_WHAT IS BEING ASKED_
Every record must appear in your copy exactly as written, with no pictures.

▼▼▼

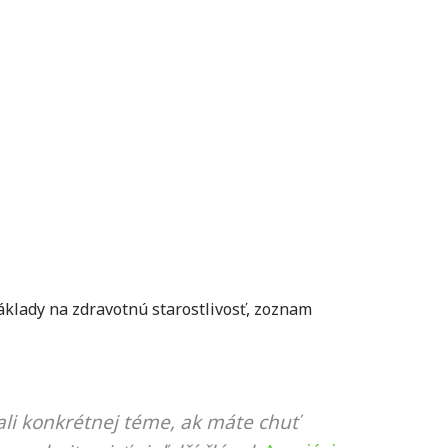
áklady na zdravotnú starostlivosť
,
zoznam
li konkrétnej téme, ak máte chuť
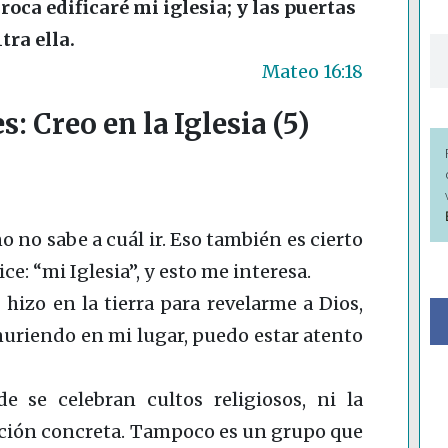
 roca edificaré mi iglesia; y las puertas
ra ella.
Mateo 16:18
: Creo en la Iglesia (5)
o no sabe a cuál ir. Eso también es cierto
ice: “mi Iglesia”, y esto me interesa.
hizo en la tierra para revelarme a Dios,
muriendo en mi lugar, puedo estar atento
e se celebran cultos religiosos, ni la
ión concreta. Tampoco es un grupo que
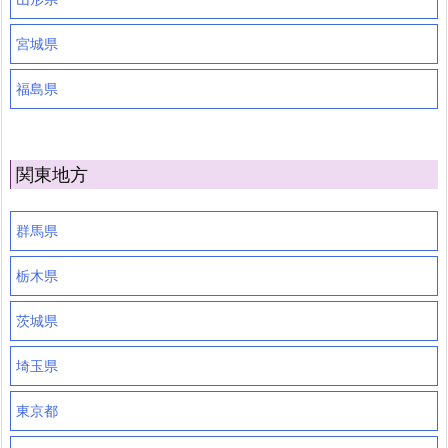
宮城県
福島県
関東地方
群馬県
栃木県
茨城県
埼玉県
東京都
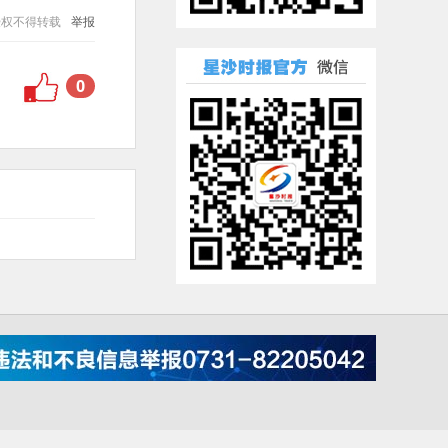
授权不得转载
举报
0
001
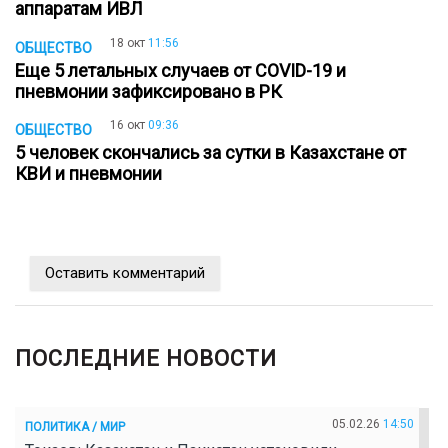
аппаратам ИВЛ
18 окт
11:56
ОБЩЕСТВО
Еще 5 летальных случаев от COVID-19 и
пневмонии зафиксировано в РК
16 окт
09:36
ОБЩЕСТВО
5 человек скончались за сутки в Казахстане от
КВИ и пневмонии
Оставить комментарий
ПОСЛЕДНИЕ НОВОСТИ
05.02.26
14:50
ПОЛИТИКА / МИР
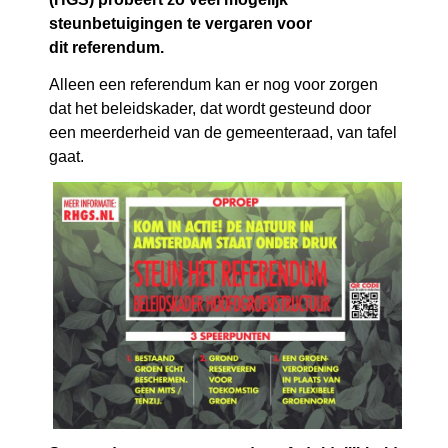
steunbetuigingen te vergaren voor
dit referendum.
Alleen een referendum kan er nog voor zorgen
dat het beleidskader, dat wordt gesteund door
een meerderheid van de gemeenteraad, van tafel
gaat.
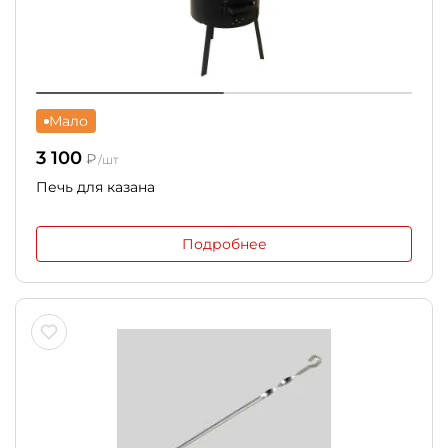
Мало
3 100
₽
/шт
Печь для казана
Подробнее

▲▲▲

_EXERCISE SOLUTION_
áklady na zdravotnú starostlivosť
,
zoznam
li konkrétnej téme, ak máte chuť
 roca edificaré mi iglesia; y las puertas
ra ella.
Mateo 16:18
: Creo en la Iglesia (5)
o no sabe a cuál ir. Eso también es cierto
ice: “mi Iglesia”, y esto me interesa.
hizo en la tierra para revelarme a Dios,
muriendo en mi lugar, puedo estar atento
e se celebran cultos religiosos, ni la
ión concreta. Tampoco es un grupo que
宮城県
福島県
関東地方
群馬県
栃木県
茨城県
埼玉県
東京都
授权不得转载
举报
0
001
аппаратам ИВЛ
18 окт
11:56
ОБЩЕСТВО
Еще 5 летальных случаев от COVID-19 и
пневмонии зафиксировано в РК
16 окт
09:36
ОБЩЕСТВО
5 человек скончались за сутки в Казахстане от
КВИ и пневмонии
Оставить комментарий
ПОСЛЕДНИЕ НОВОСТИ
05.02.26
14:50
ПОЛИТИКА / МИР
steunbetuigingen te vergaren voor
dit referendum.
Alleen een referendum kan er nog voor zorgen
dat het beleidskader, dat wordt gesteund door
een meerderheid van de gemeenteraad, van tafel
gaat.
Мало
3 100
₽
/шт
Печь для казана
Подробнее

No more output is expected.